Global Chief Strategy Officer
Sarah Ivey is a 20+ year veteran of the marketing industry, with substantial media agency experience. However, she sees herself as a strategist first and foremost, and in this age of specialization, is proud to also call herself “a strong generalist” with skills in business consulting, research, systems development, consumer insight work, and facilitation. She’s led accounts, run markets, created new business models, and now, as Initiative’s Global Chief Strategy Officer, she’s in a role for which she’s ideally suited.
Based in Canada with a worldwide mandate, she has a broad view of different cultures and different approaches, which has led to a strong best practice experience in strategy. She also admits, “What I love best about what I do is that my only limits are imagination and budget.”
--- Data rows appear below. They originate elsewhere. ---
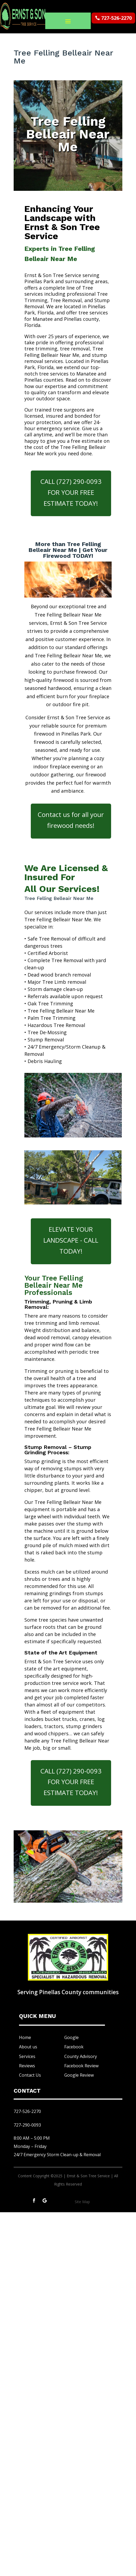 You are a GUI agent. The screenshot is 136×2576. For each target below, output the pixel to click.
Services (27, 2056)
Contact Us (30, 2075)
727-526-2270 (116, 18)
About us (28, 2047)
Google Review (79, 2075)
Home (25, 2037)
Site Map (82, 2201)
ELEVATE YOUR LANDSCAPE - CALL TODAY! (70, 1240)
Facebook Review (81, 2066)
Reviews (27, 2066)
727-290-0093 (27, 2125)
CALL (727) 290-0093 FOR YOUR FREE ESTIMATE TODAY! (70, 492)
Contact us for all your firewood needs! (71, 820)
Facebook (74, 2047)
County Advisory (80, 2056)
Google (71, 2037) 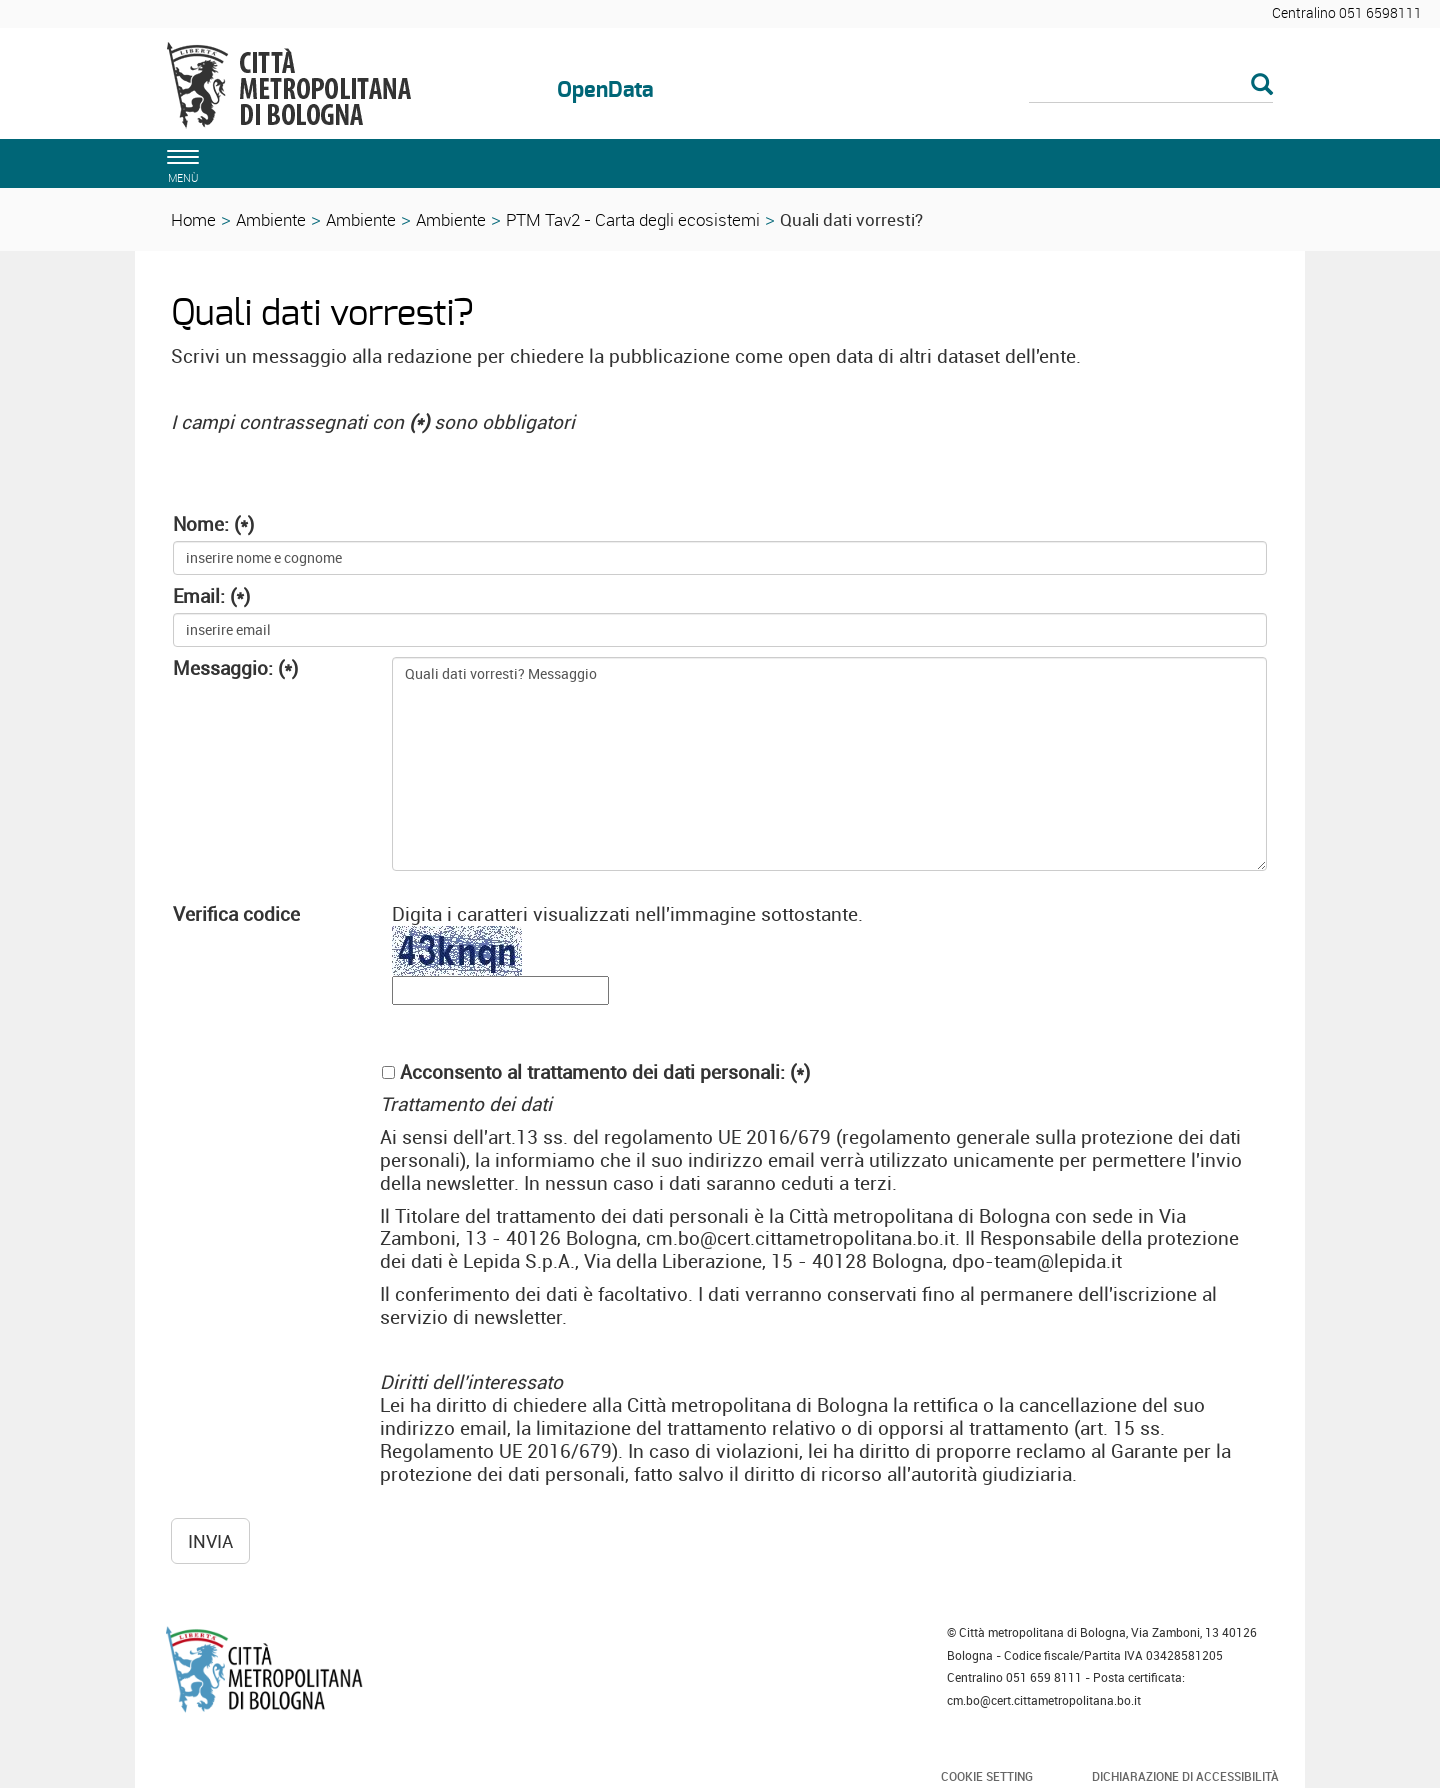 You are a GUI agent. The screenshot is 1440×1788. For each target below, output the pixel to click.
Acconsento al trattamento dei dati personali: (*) (605, 1072)
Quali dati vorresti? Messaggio (829, 764)
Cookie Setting (987, 1776)
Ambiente (271, 219)
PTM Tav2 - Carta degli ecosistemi (633, 219)
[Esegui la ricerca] (1262, 85)
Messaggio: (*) (235, 668)
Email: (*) (211, 596)
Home (193, 219)
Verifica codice (236, 914)
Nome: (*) (213, 524)
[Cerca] (1151, 86) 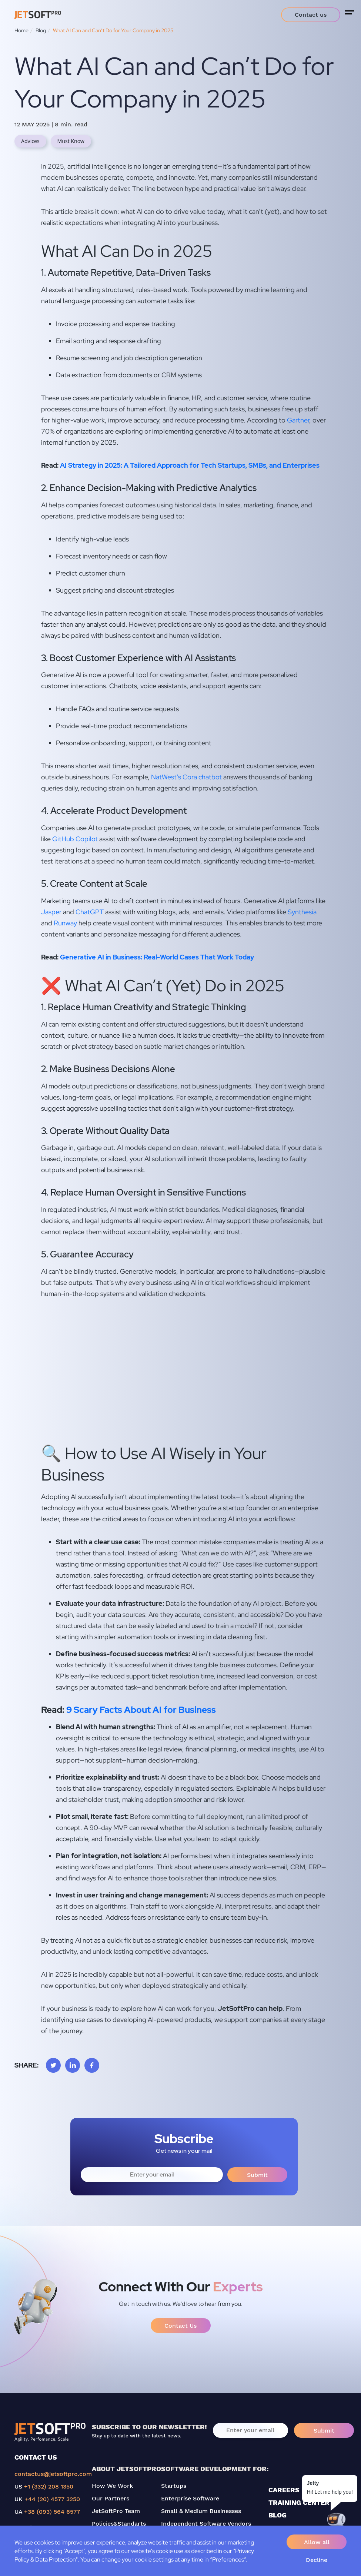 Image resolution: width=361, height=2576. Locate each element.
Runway (65, 923)
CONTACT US (35, 2457)
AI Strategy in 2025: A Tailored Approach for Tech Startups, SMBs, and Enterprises (190, 465)
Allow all (317, 2542)
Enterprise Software (190, 2498)
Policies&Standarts (119, 2523)
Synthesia (302, 912)
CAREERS (284, 2490)
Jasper (51, 912)
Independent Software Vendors (206, 2523)
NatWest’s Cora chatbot (186, 777)
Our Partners (110, 2498)
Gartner (298, 420)
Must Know (70, 141)
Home (21, 30)
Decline (316, 2559)
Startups (173, 2485)
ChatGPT (90, 912)
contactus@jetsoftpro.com (53, 2473)
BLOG (277, 2515)
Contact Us (180, 2325)
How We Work (112, 2485)
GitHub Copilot (75, 839)
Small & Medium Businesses (201, 2510)
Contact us (311, 14)
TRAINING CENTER (299, 2502)
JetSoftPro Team (116, 2510)
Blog (41, 30)
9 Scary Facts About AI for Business (140, 1709)
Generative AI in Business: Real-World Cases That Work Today (157, 957)
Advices (30, 141) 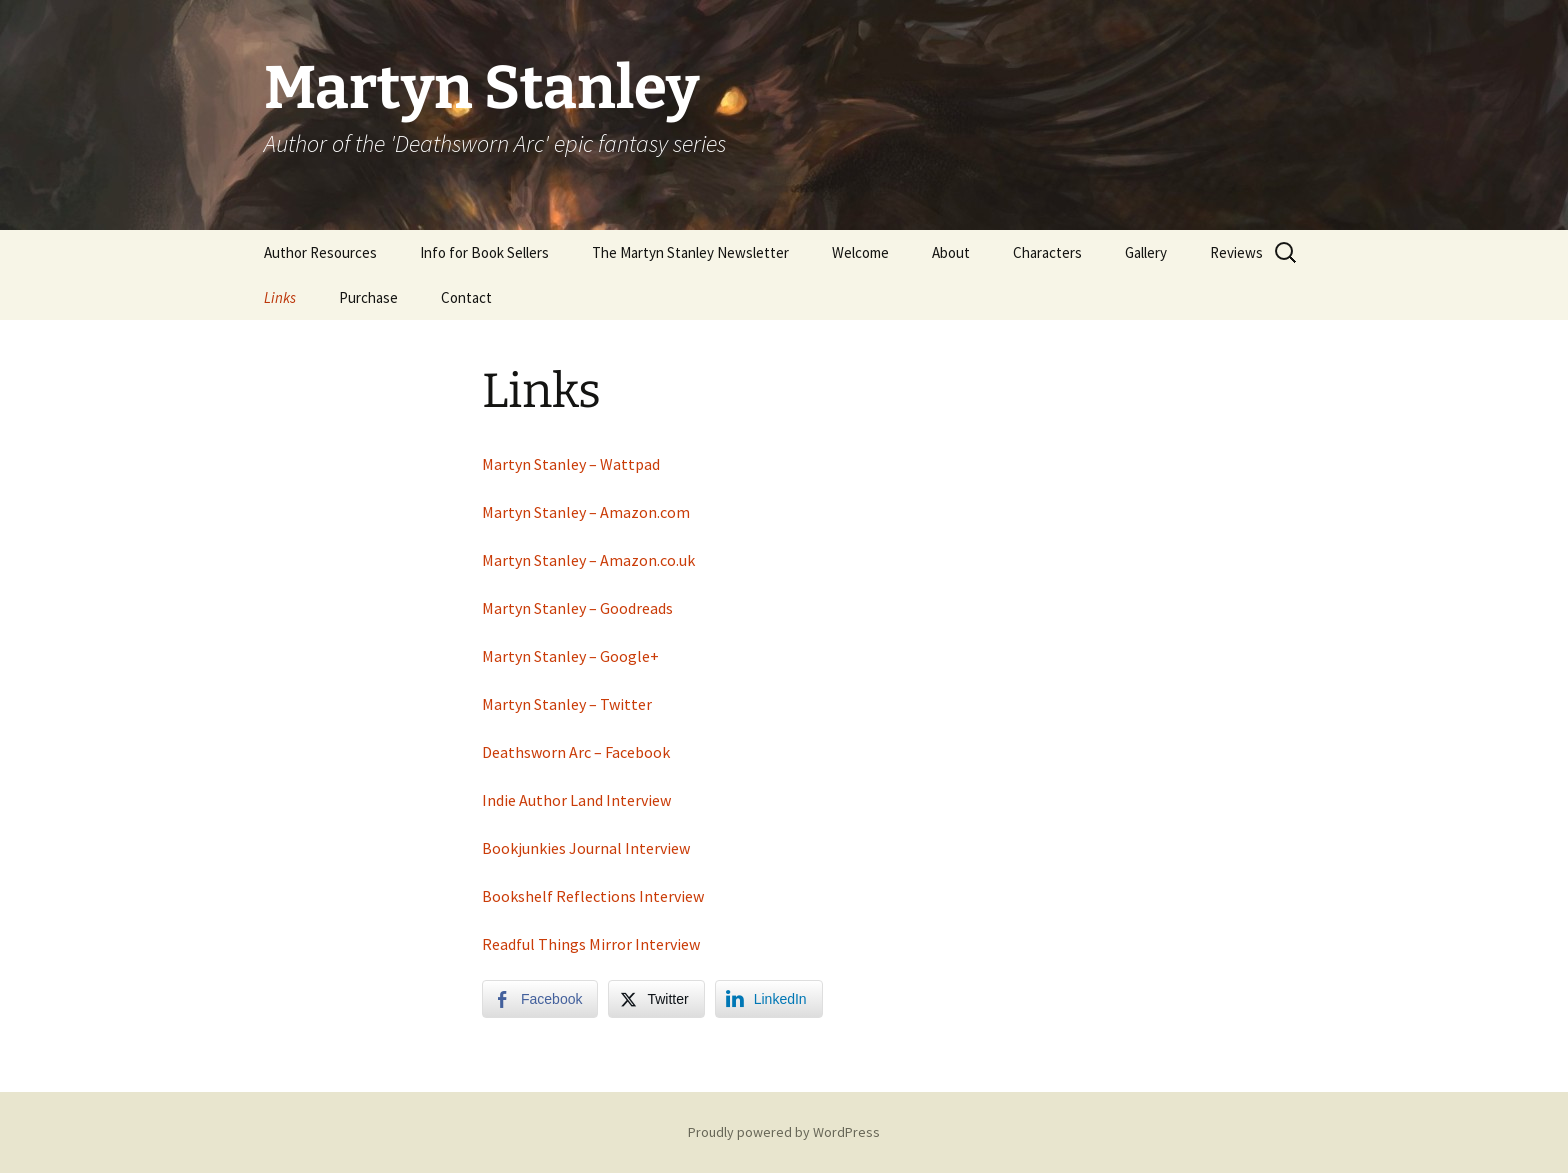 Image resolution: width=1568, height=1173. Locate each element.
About (951, 252)
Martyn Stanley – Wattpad (571, 464)
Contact (466, 297)
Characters (1047, 252)
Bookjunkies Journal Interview (586, 848)
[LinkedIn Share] (769, 999)
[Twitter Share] (656, 999)
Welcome (860, 252)
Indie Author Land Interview (576, 800)
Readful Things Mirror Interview (591, 944)
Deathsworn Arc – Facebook (576, 752)
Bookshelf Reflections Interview (593, 896)
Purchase (368, 297)
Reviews (1236, 252)
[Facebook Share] (540, 999)
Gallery (1146, 252)
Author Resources (320, 252)
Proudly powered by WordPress (784, 1132)
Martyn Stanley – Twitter (567, 704)
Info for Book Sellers (484, 252)
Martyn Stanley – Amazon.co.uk (588, 560)
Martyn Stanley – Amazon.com (586, 512)
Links (280, 297)
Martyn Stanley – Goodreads (579, 608)
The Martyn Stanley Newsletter (690, 252)
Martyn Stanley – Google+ (570, 656) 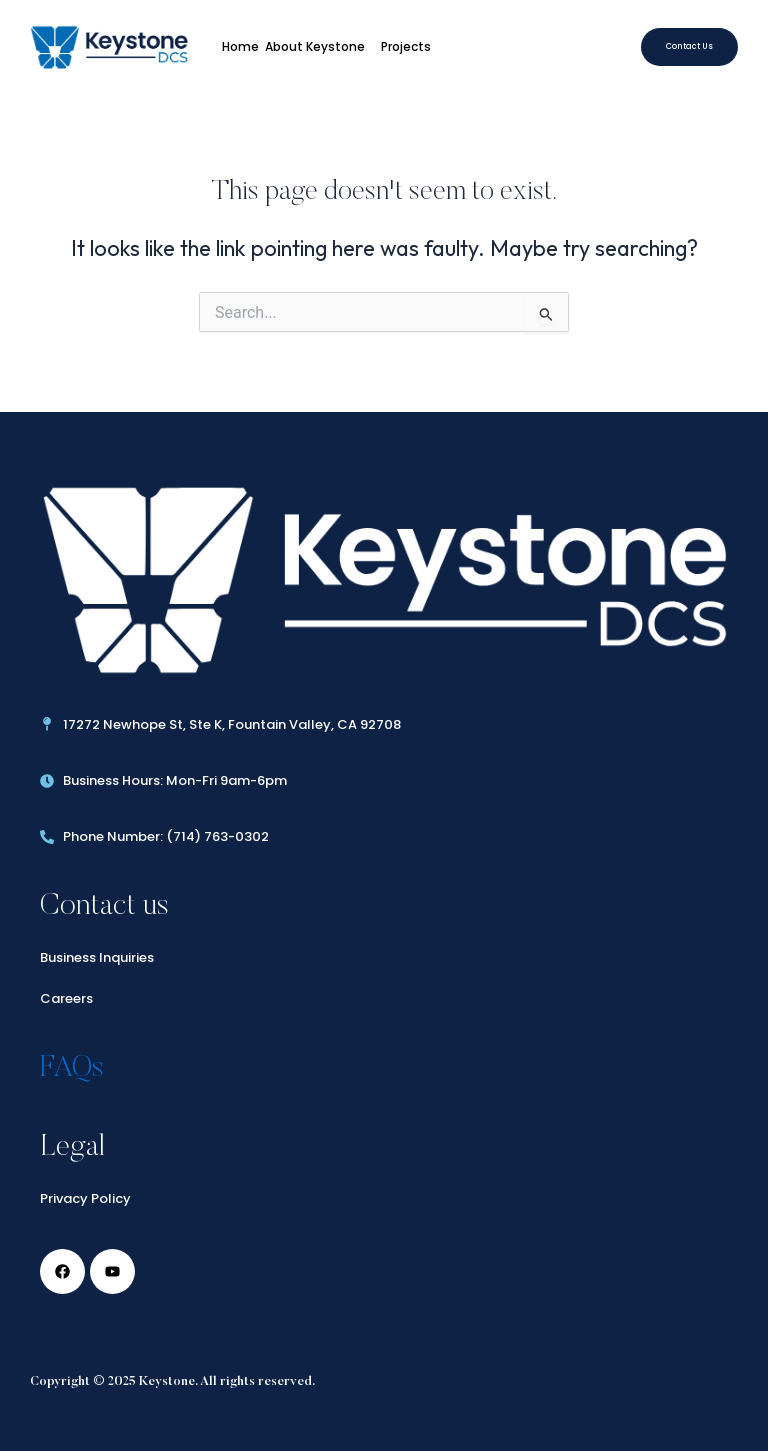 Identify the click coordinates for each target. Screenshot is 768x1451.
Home (240, 46)
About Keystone (320, 47)
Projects (411, 47)
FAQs (72, 1069)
“Innovation, she says, “is at the heart of what we do. I think we’re at the point where we need to push both ourselves and our clients take risks, even ones we can’t weigh. That’s why at Initiative we live by our Fast, Brave, Decisive and Simple (FBDS) credo – it has to be at the heart, otherwise brands simply don’t move forward.”
She adds, “One of our biggest challenges-- and accomplishments-- is connecting teams and landing ideas in multiple markets. Ideas and cultural movements travel much faster than organizations can move – that’s why we’ve focused on the Fast in FBDS. We have client and category-specific idea banks that pool ideas across markets so that we can tap into them when needed.”
Being global is at the center of Sarah Ivey’s passions. From a Toronto home base with her dual Canadian Irish citizenship, she has worked and trained in over 30 countries. As part of her Global Strategy role, she also runs Initiative’s thought leadership function with the agency’s research team. She’s particularly proud the group’s work, which she calls “the most amazing global studies of massive media challenges-- like seeing mobile entirely from a consumer’s perspective, or the largest study of the Millennial generation in 19 markets worldwide, or the first-ever feature phone study across 15 different markets for the World Cup to track the ramp-up in tech adoption.”
Sarah is never short on enthusiasm. “Our tools at Initiative are my pride and joy. They are each a multi-year project of constant improvement and development.” She outlines how she and her collaborators pulled together a massive single source panel worldwide that powers the agency’s decision planning tool, Matrix. She adds, “Last year we launched our consumer profiling tool, Real Lives, a web-enabled data visualization that brings this data to life and tells the complete story of who the target is. We’re now at the point where we can do ‘live planning’ – perpetually bringing in real consumers to sense check our plans as they develop.”
She also specializes in some personal research during her travels. She’s built an interactive map of the best coffees and espressos around the world. And whenever she visits a new culture, she always do two things: “I go to a restaurant that doesn’t have an English menu and point to something interesting. Then I shop where normal people shop and buy whatever crazy drinks and snacks are on offer.”